Using the material that follows, identify and copy each line with the string "Standards".

Provided data Block Start

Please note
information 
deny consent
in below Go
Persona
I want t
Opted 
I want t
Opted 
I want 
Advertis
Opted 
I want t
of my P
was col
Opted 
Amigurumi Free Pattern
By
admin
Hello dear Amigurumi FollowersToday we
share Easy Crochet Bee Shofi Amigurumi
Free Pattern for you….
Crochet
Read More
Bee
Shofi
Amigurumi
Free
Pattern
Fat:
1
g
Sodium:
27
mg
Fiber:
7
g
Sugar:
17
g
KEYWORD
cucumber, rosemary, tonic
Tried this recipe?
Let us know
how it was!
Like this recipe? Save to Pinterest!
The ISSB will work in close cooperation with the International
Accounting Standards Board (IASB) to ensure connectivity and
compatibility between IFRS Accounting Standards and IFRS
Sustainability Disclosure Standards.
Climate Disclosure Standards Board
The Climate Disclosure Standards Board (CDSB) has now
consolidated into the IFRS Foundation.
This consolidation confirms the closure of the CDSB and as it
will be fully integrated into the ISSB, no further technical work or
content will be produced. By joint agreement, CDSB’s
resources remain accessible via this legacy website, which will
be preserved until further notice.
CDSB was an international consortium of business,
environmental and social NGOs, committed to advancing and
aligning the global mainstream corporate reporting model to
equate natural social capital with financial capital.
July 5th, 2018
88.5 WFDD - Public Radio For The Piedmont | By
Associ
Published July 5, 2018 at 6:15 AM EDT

Provided data Block End

▸ **Written answer**:
Accounting Standards Board (IASB) to ensure connectivity and
compatibility between IFRS Accounting Standards and IFRS
Sustainability Disclosure Standards.
Climate Disclosure Standards Board
The Climate Disclosure Standards Board (CDSB) has now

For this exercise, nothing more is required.